AIM OF THE TASK: Check each line of the records for "zmiany"; collect those that have it.

── RECORDS SHOWN ──

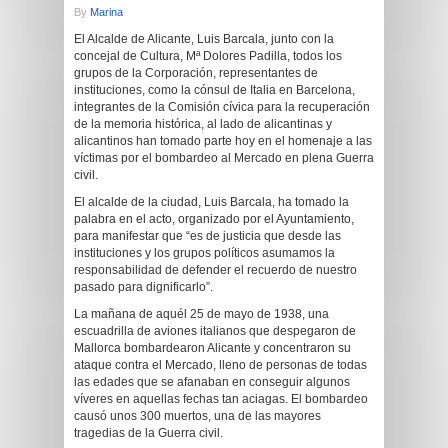
By
Marina
El Alcalde de Alicante, Luis Barcala, junto con la
concejal de Cultura, Mª Dolores Padilla, todos los
grupos de la Corporación, representantes de
instituciones, como la cónsul de Italia en Barcelona,
integrantes de la Comisión cívica para la recuperación
de la memoria histórica, al lado de alicantinas y
alicantinos han tomado parte hoy en el homenaje a las
víctimas por el bombardeo al Mercado en plena Guerra
civil.
El alcalde de la ciudad, Luis Barcala, ha tomado la
palabra en el acto, organizado por el Ayuntamiento,
para manifestar que “es de justicia que desde las
instituciones y los grupos políticos asumamos la
responsabilidad de defender el recuerdo de nuestro
pasado para dignificarlo”.
La mañana de aquél 25 de mayo de 1938, una
escuadrilla de aviones italianos que despegaron de
Mallorca bombardearon Alicante y concentraron su
ataque contra el Mercado, lleno de personas de todas
las edades que se afanaban en conseguir algunos
víveres en aquellas fechas tan aciagas. El bombardeo
causó unos 300 muertos, una de las mayores
tragedias de la Guerra civil.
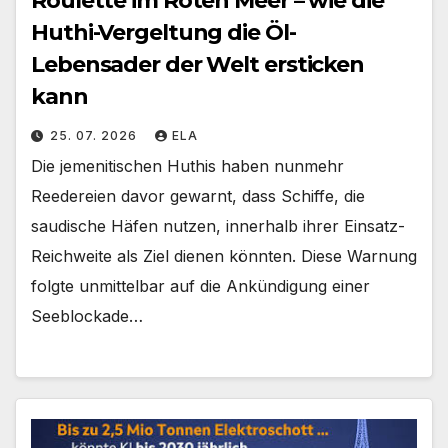
Roulette im Roten Meer – wie die
Huthi-Vergeltung die Öl-
Lebensader der Welt ersticken
kann
25. 07. 2026
ELA
Die jemenitischen Huthis haben nunmehr
Reedereien davor gewarnt, dass Schiffe, die
saudische Häfen nutzen, innerhalb ihrer Einsatz-
Reichweite als Ziel dienen könnten. Diese Warnung
folgte unmittelbar auf die Ankündigung einer
Seeblockade…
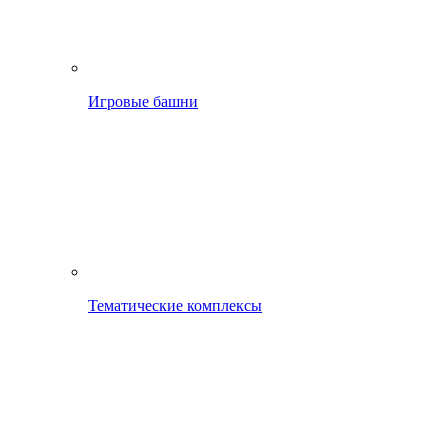
Игровые башни
Тематические комплексы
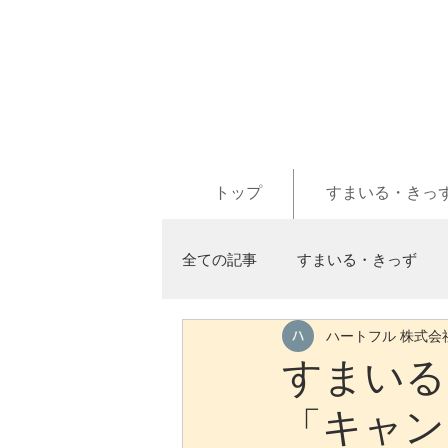
トップ
すまいる・きっ
全ての記事
すまいる・きっず
ハートフル 株式会
すまいる
「キャン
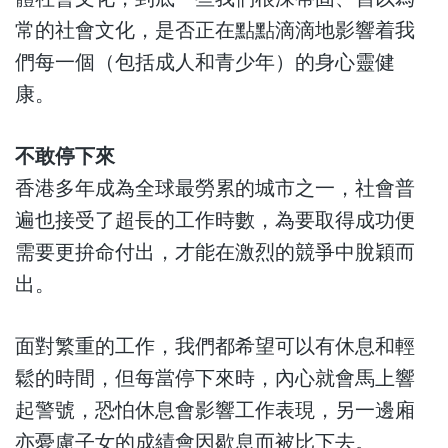
常的社會文化，是否正在點點滴滴地影響着我
們每一個（包括成人和青少年）的身心靈健
康。
不敢停下來
香港多年成為全球最勞累的城市之一，社會普
遍也接受了超長的工作時數，為要取得成功便
需要更拚命付出，才能在激烈的競爭中脫穎而
出。
面對繁重的工作，我們都希望可以有休息和輕
鬆的時間，但每當停下來時，內心就會馬上響
起警號，恐怕休息會影響工作表現，另一邊廂
亦憂慮子女的成績會因歇息而被比下去。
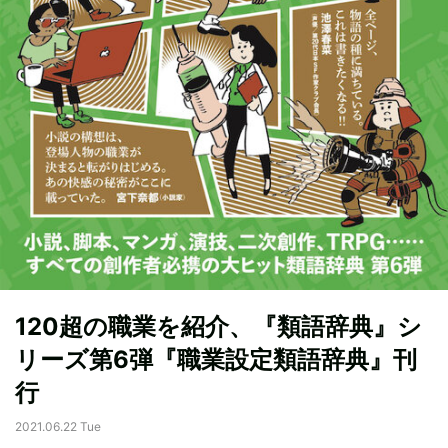
120超の職業を紹介、『類語辞典』シ
リーズ第6弾『職業設定類語辞典』刊
行
2021.06.22 Tue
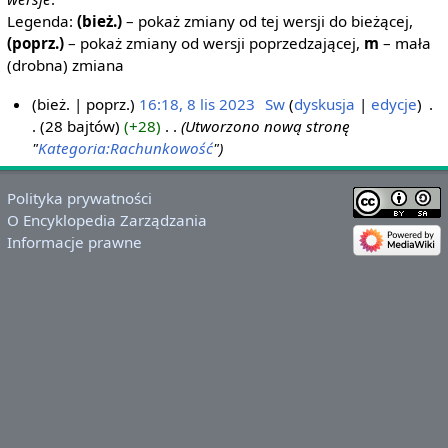
Legenda:
(bież.)
– pokaż zmiany od tej wersji do bieżącej,
(poprz.)
– pokaż zmiany od wersji poprzedzającej,
m
– mała
(drobna) zmiana
bież.
poprz.
16:18, 8 lis 2023
‎
Sw
dyskusja
edycje
‎
28 bajtów
+28
‎
Utworzono nową stronę
8
"
Kategoria:Rachunkowość
"
l
i
s
Polityka prywatności
2
O Encyklopedia Zarządzania
Informacje prawne
0
2
3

───

OUTPUT OF THE TASK:
– pokaż zmiany od tej wersji do bieżącej,
– pokaż zmiany od wersji poprzedzającej,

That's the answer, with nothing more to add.